Please restate all of the records word for word, setting the pictures aside.

----- MATERIAL FOR THIS TASK -----

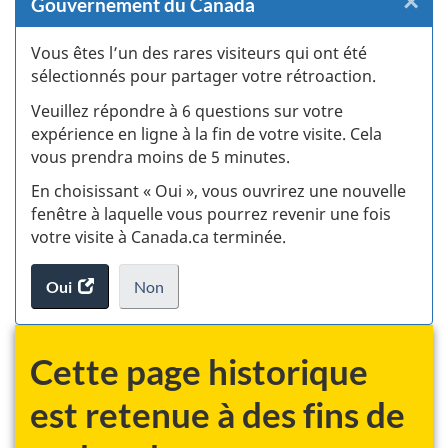
×
F
Gouvernement du Canada
:
Vous êtes l’un des rares visiteurs qui ont été
sélectionnés pour partager votre rétroaction.
S
Veuillez répondre à 6 questions sur votre
d
expérience en ligne à la fin de votre visite. Cela
vous prendra moins de 5 minutes.
fi
En choisissant « Oui », vous ouvrirez une nouvelle
d
fenêtre à laquelle vous pourrez revenir une fois
votre visite à Canada.ca terminée.
vi
Oui
accéder
Non
(t
au
je
.
sondage.
ne
d
veux
Cette page historique
pas
participer
est retenue à des fins de
au
sondage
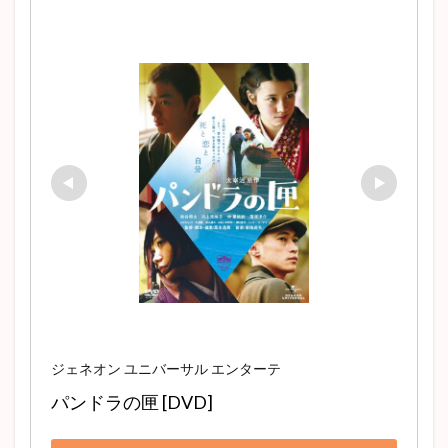
ジェネオン ユニバーサル エンターテ
パンドラの匣 [DVD]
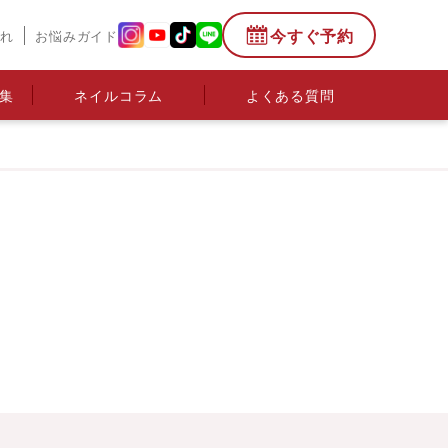
今すぐ予約
流れ
お悩みガイド
集
ネイルコラム
よくある質問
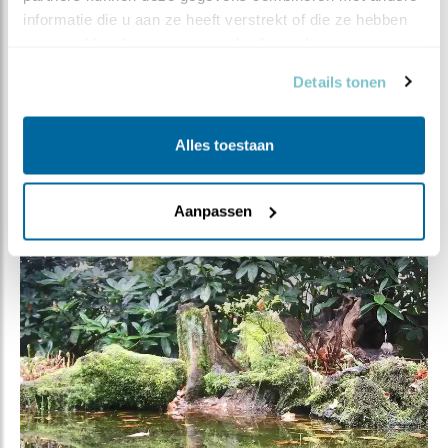
informatie die u aan ze heeft verstrekt of die ze hebben 
Hij houdt trouw de wacht
verzameld op basis van uw gebruik van hun services.
Wordt dagelijks iets groener
De Capibara*
Details tonen
(Vogelvolger, 29-03, 12:05)
Alles toestaan
*De Capibara is de boomstronk links. De krokodil is de
stronk in het midden.
Aanpassen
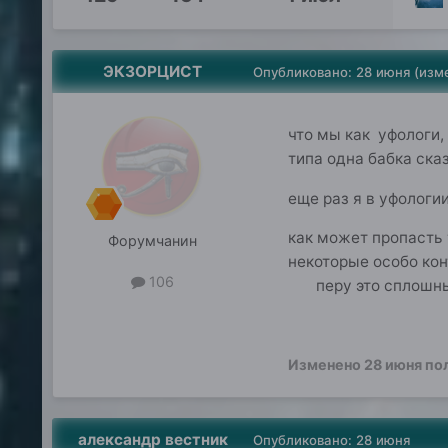
ЭКЗОРЦИСТ
Опубликовано:
28 июня
(изм
что мы как уфологи,
типа одна бабка ска
еще раз я в уфологии
как может п
Форумчанин
некоторые особо к
106
перу это сплошны
Изменено
28 июня
по
александр вестник
Опубликовано:
28 июня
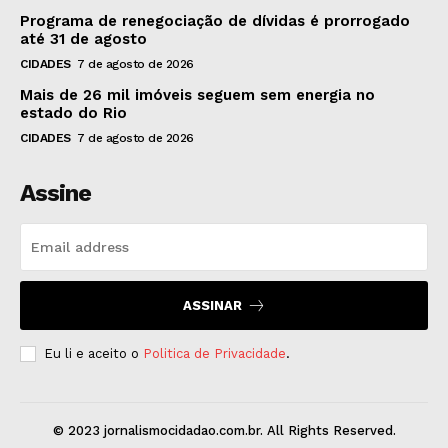
Programa de renegociação de dívidas é prorrogado
até 31 de agosto
CIDADES
7 de agosto de 2026
Mais de 26 mil imóveis seguem sem energia no
estado do Rio
CIDADES
7 de agosto de 2026
Assine
ASSINAR
Eu li e aceito o
Politica de Privacidade
.
© 2023 jornalismocidadao.com.br. All Rights Reserved.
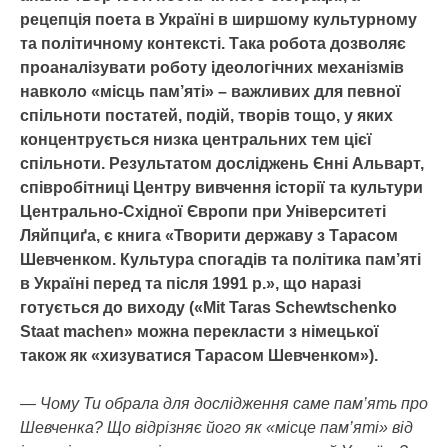
рецепція поета в Україні в ширшому культурному
та політичному контексті. Така робота дозволяє
проаналізувати роботу ідеологічних механізмів
навколо «місць пам’яті» – важливих для певної
спільноти постатей, подій, творів тощо, у яких
концентрується низка центральних тем цієї
спільноти. Результатом досліджень Єнні Альварт,
співробітниці Центру вивчення історії та культури
Центрально-Східної Європи при Університеті
Ляйпциґа, є книга «Творити державу з Тарасом
Шевченком. Культура спогадів та політика пам’яті
в Україні перед та після 1991 р.», що наразі
готується до виходу («Mit Taras Schewtschenko
Staat machen» можна перекласти з німецької
також як «хизуватися Тарасом Шевченком»).
— Чому Ти обрала для дослідження саме пам’ять про
Шевченка? Що відрізняє його як «місце пам’яті» від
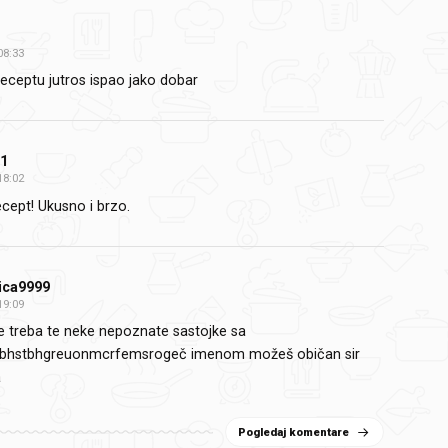
08:33
receptu jutros ispao jako dobar
1
18:02
ecept! Ukusno i brzo.
ica9999
19:09
e treba te neke nepoznate sastojke sa
tjbhstbhgreuonmcrfemsrogeč imenom možeš običan sir
a
Pogledaj komentare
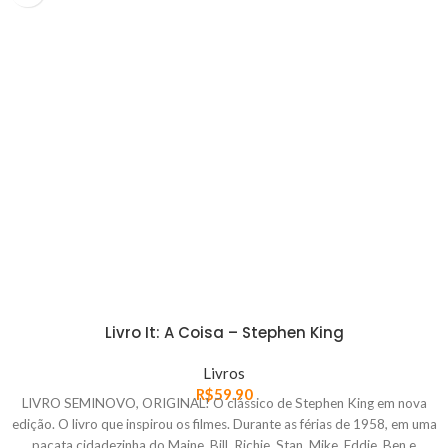
Livro It: A Coisa – Stephen King
Livros
R$
59.90
LIVRO SEMINOVO, ORIGINAL! O clássico de Stephen King em nova
edição. O livro que inspirou os filmes. Durante as férias de 1958, em uma
pacata cidadezinha do Maine, Bill, Richie, Stan, Mike, Eddie, Ben e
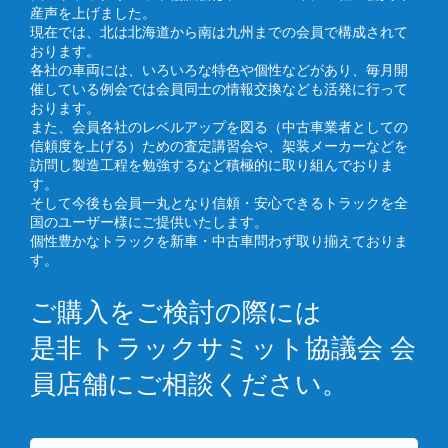
産声を上げました。
現在では、北は北海道から南は九州までの会員で構成されて
おります。
各社の車両には、いろいろな特色や個性などがあり、毎月開
催している例会では会員同士の情報交換なども活発に行って
おります。
また、会員各社のレベルアップを図る（中古車業者としての
信頼度を上げる）ための査定講習会や、架装メーカーなどを
訪問し製造工程を勉強するなど積極的に取り組んでおりま
す。
そして今後も会員一丸となり信頼・安心できるトラックを全
国のユーザー様にご提供いたします。
個性豊かなトラックを新車・中古車問わず取り揃えておりま
す。
ご購入をご検討の際には
是非 トラックサミット協議会 会
員店舗にご相談ください。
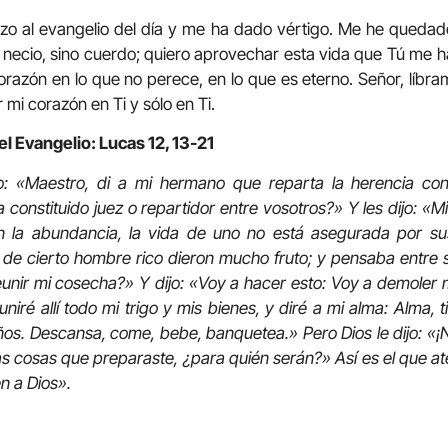
zo al evangelio del día y me ha dado vértigo. Me he quedad
r necio, sino cuerdo; quiero aprovechar esta vida que Tú me
orazón en lo que no perece, en lo que es eterno. Señor, líbra
mi corazón en Ti y sólo en Ti.
el Evangelio: Lucas 12, 13-21
o: «Maestro, di a mi hermano que reparta la herencia con
constituido juez o repartidor entre vosotros?» Y les dijo: «
n la abundancia, la vida de uno no está asegurada por su
e cierto hombre rico dieron mucho fruto; y pensaba entre s
nir mi cosecha?» Y dijo: «Voy a hacer esto: Voy a demoler m
niré allí todo mi trigo y mis bienes, y diré a mi alma: Alma,
os. Descansa, come, bebe, banquetea.» Pero Dios le dijo: «¡
as cosas que preparaste, ¿para quién serán?» Así es el que at
n a Dios».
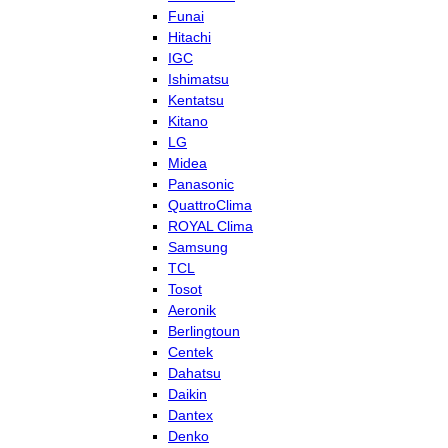
Funai
Hitachi
IGC
Ishimatsu
Kentatsu
Kitano
LG
Midea
Panasonic
QuattroClima
ROYAL Clima
Samsung
TCL
Tosot
Aeronik
Berlingtoun
Centek
Dahatsu
Daikin
Dantex
Denko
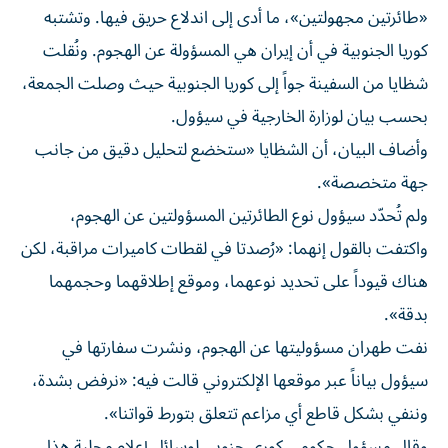
«طائرتين مجهولتين»، ما أدى إلى اندلاع حريق فيها. وتشتبه
كوريا الجنوبية في أن إيران هي المسؤولة عن الهجوم. ونُقلت
شظايا من السفينة جواً إلى كوريا الجنوبية حيث وصلت الجمعة،
بحسب بيان لوزارة الخارجية في سيؤول.
وأضاف البيان، أن الشظايا «ستخضع لتحليل دقيق من جانب
جهة متخصصة».
ولم تُحدّد سيؤول نوع الطائرتين المسؤولتين عن الهجوم،
واكتفت بالقول إنهما: «رُصدتا في لقطات كاميرات مراقبة، لكن
هناك قيوداً على تحديد نوعهما، وموقع إطلاقهما وحجمهما
بدقة».
نفت طهران مسؤوليتها عن الهجوم، ونشرت سفارتها في
سيؤول بياناً عبر موقعها الإلكتروني قالت فيه: «نرفض بشدة،
وننفي بشكل قاطع أي مزاعم تتعلق بتورط قواتنا».
وقال مسؤول حكومي كوري جنوبي لوسائل إعلام محلية هذا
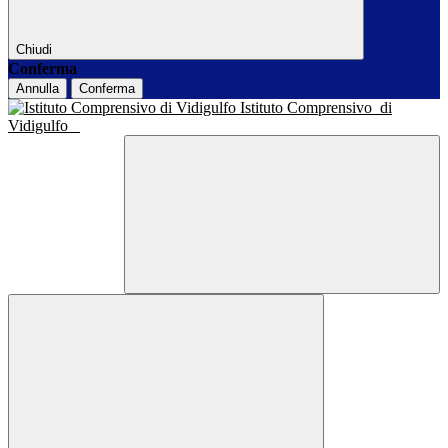
Chiudi
Conferma
Annulla
Conferma
Istituto Comprensivo
di
Vidigulfo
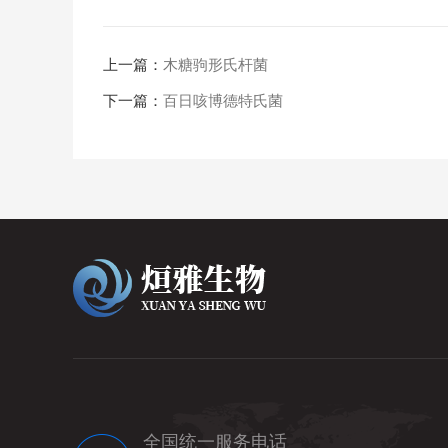
上一篇：
木糖驹形氏杆菌
下一篇：
百日咳博德特氏菌
全国统一服务电话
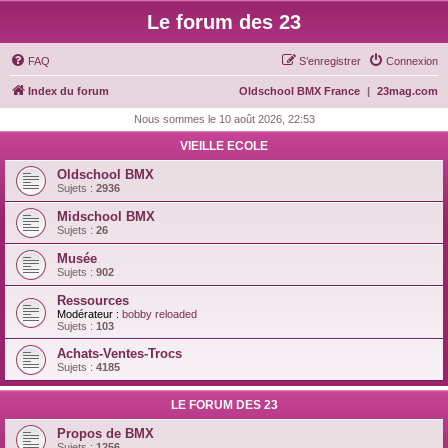
Le forum des 23
FAQ
S’enregistrer
Connexion
Index du forum
Oldschool BMX France
|
23mag.com
Nous sommes le 10 août 2026, 22:53
VIEILLE ECOLE
Oldschool BMX
Sujets :
2936
Midschool BMX
Sujets :
26
Musée
Sujets :
902
Ressources
Modérateur :
bobby reloaded
Sujets :
103
Achats-Ventes-Trocs
Sujets :
4185
LE FORUM DES 23
Propos de BMX
Sujets :
1256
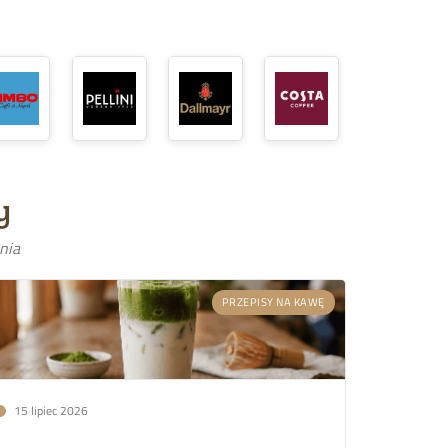
y
nia
PRZEPISY NA KAWĘ
15 lipiec 2026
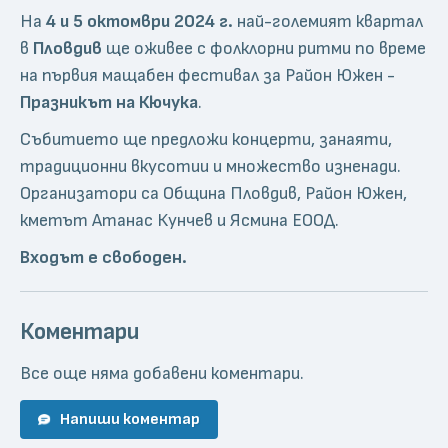
На
4 и 5 октомври 2024 г.
най-големият квартал
в
Пловдив
ще оживее с фолклорни ритми по време
на първия мащабен фестивал за Район Южен -
Празникът на Кючука
.
Събитието ще предложи концерти, занаяти,
традиционни вкусотии и множество изненади.
Организатори са Община Пловдив, Район Южен,
кметът Атанас Кунчев и Ясмина ЕООД.
Входът е свободен.
Коментари
Все още няма добавени коментари.
Напиши коментар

-----

• [WRITTEN RESPONSE]
×
F
Gouvernement du Canada
:
Vous êtes l’un des rares visiteurs qui ont été
sélectionnés pour partager votre rétroaction.
S
Veuillez répondre à 6 questions sur votre
d
expérience en ligne à la fin de votre visite. Cela
vous prendra moins de 5 minutes.
fi
En choisissant « Oui », vous ouvrirez une nouvelle
d
fenêtre à laquelle vous pourrez revenir une fois
votre visite à Canada.ca terminée.
vi
Oui
accéder
Non
(t
au
je
.
sondage.
ne
d
veux
Cette page historique
pas
participer
est retenue à des fins de
au
sondage
ジェネオン ユニバーサル エンターテ
パンドラの匣 [DVD]
今すぐ予約
流れ
お悩みガイド
集
ネイルコラム
よくある質問
informatie die u aan ze heeft verstrekt of die ze hebben 
Hij houdt trouw de wacht
verzameld op basis van uw gebruik van hun services.
Wordt dagelijks iets groener
De Capibara*
Details tonen
(Vogelvolger, 29-03, 12:05)
Alles toestaan
*De Capibara is de boomstronk links. De krokodil is de
stronk in het midden.
Aanpassen
ЭКЗОРЦИСТ
Опубликовано:
28 июня
(изм
что мы как уфологи,
типа одна бабка ска
еще раз я в уфологии
как может п
Форумчанин
некоторые особо к
106
перу это сплошны
Изменено
28 июня
по
александр вестник
Опубликовано:
28 июня
Programa de renegociação de dívidas é prorrogado
até 31 de agosto
CIDADES
7 de agosto de 2026
Mais de 26 mil imóveis seguem sem energia no
estado do Rio
CIDADES
7 de agosto de 2026
Assine
ASSINAR
Eu li e aceito o
Politica de Privacidade
.
© 2023 jornalismocidadao.com.br. All Rights Reserved.
рецепція поета в Україні в ширшому культурному
та політичному контексті. Така робота дозволяє
проаналізувати роботу ідеологічних механізмів
навколо «місць пам’яті» – важливих для певної
спільноти постатей, подій, творів тощо, у яких
концентрується низка центральних тем цієї
спільноти. Результатом досліджень Єнні Альварт,
співробітниці Центру вивчення історії та культури
Центрально-Східної Європи при Університеті
Ляйпциґа, є книга «Творити державу з Тарасом
Шевченком. Культура спогадів та політика пам’яті
в Україні перед та після 1991 р.», що наразі
готується до виходу («Mit Taras Schewtschenko
Staat machen» можна перекласти з німецької
також як «хизуватися Тарасом Шевченком»).
— Чому Ти обрала для дослідження саме пам’ять про
Шевченка? Що відрізняє його як «місце пам’яті» від
08:33
receptu jutros ispao jako dobar
1
18:02
ecept! Ukusno i brzo.
ica9999
19:09
e treba te neke nepoznate sastojke sa
tjbhstbhgreuonmcrfemsrogeč imenom možeš običan sir
a
Pogledaj komentare
Livro It: A Coisa – Stephen King
Livros
R$
59.90
LIVRO SEMINOVO, ORIGINAL! O clássico de Stephen King em nova
edição. O livro que inspirou os filmes. Durante as férias de 1958, em uma
pacata cidadezinha do Maine, Bill, Richie, Stan, Mike, Eddie, Ben e
産声を上げました。
現在では、北は北海道から南は九州までの会員で構成されて
おります。
各社の車両には、いろいろな特色や個性などがあり、毎月開
催している例会では会員同士の情報交換なども活発に行って
おります。
また、会員各社のレベルアップを図る（中古車業者としての
信頼度を上げる）ための査定講習会や、架装メーカーなどを
訪問し製造工程を勉強するなど積極的に取り組んでおりま
す。
そして今後も会員一丸となり信頼・安心できるトラックを全
国のユーザー様にご提供いたします。
個性豊かなトラックを新車・中古車問わず取り揃えておりま
す。
ご購入をご検討の際には
是非 トラックサミット協議会 会
員店舗にご相談ください。
zo al evangelio del día y me ha dado vértigo. Me he quedad
r necio, sino cuerdo; quiero aprovechar esta vida que Tú me
orazón en lo que no perece, en lo que es eterno. Señor, líbra
mi corazón en Ti y sólo en Ti.
el Evangelio: Lucas 12, 13-21
o: «Maestro, di a mi hermano que reparta la herencia con
constituido juez o repartidor entre vosotros?» Y les dijo: «
n la abundancia, la vida de uno no está asegurada por su
e cierto hombre rico dieron mucho fruto; y pensaba entre s
nir mi cosecha?» Y dijo: «Voy a hacer esto: Voy a demoler m
niré allí todo mi trigo y mis bienes, y diré a mi alma: Alma,
os. Descansa, come, bebe, banquetea.» Pero Dios le dijo: «¡
as cosas que preparaste, ¿para quién serán?» Así es el que at
n a Dios».
Funai
Hitachi
IGC
Ishimatsu
Kentatsu
Kitano
LG
Midea
Panasonic
QuattroClima
ROYAL Clima
Samsung
TCL
Tosot
Aeronik
Berlingtoun
Centek
Dahatsu
Daikin
Dantex
Denko
«طائرتين مجهولتين»، ما أدى إلى اندلاع حريق فيها. وتشتبه
كوريا الجنوبية في أن إيران هي المسؤولة عن الهجوم. ونُقلت
شظايا من السفينة جواً إلى كوريا الجنوبية حيث وصلت الجمعة،
بحسب بيان لوزارة الخارجية في سيؤول.
وأضاف البيان، أن الشظايا «ستخضع لتحليل دقيق من جانب
جهة متخصصة».
ولم تُحدّد سيؤول نوع الطائرتين المسؤولتين عن الهجوم،
واكتفت بالقول إنهما: «رُصدتا في لقطات كاميرات مراقبة، لكن
هناك قيوداً على تحديد نوعهما، وموقع إطلاقهما وحجمهما
بدقة».
نفت طهران مسؤوليتها عن الهجوم، ونشرت سفارتها في
سيؤول بياناً عبر موقعها الإلكتروني قالت فيه: «نرفض بشدة،
وننفي بشكل قاطع أي مزاعم تتعلق بتورط قواتنا».
وقال مسؤول حكومي كوري جنوبي لوسائل إعلام محلية هذا
Chiudi
Conferma
Annulla
Conferma
Istituto Comprensivo
di
Vidigulfo
上一篇：
木糖驹形氏杆菌
下一篇：
百日咳博德特氏菌
全国统一服务电话
Le forum des 23
FAQ
S’enregistrer
Connexion
Index du forum
Oldschool BMX France
|
23mag.com
Nous sommes le 10 août 2026, 22:53
VIEILLE ECOLE
Oldschool BMX
Sujets :
2936
Midschool BMX
Sujets :
26
Musée
Sujets :
902
Ressources
Modérateur :
bobby reloaded
Sujets :
103
Achats-Ventes-Trocs
Sujets :
4185
LE FORUM DES 23
Propos de BMX
Sujets :
1256
y
nia
PRZEPISY NA KAWĘ
15 lipiec 2026
На
4 и 5 октомври 2024 г.
най-големият квартал
в
Пловдив
ще оживее с фолклорни ритми по време
на първия мащабен фестивал за Район Южен -
Празникът на Кючука
.
Събитието ще предложи концерти, занаяти,
традиционни вкусотии и множество изненади.
Организатори са Община Пловдив, Район Южен,
кметът Атанас Кунчев и Ясмина ЕООД.
Входът е свободен.
Коментари
Все още няма добавени коментари.
Напиши коментар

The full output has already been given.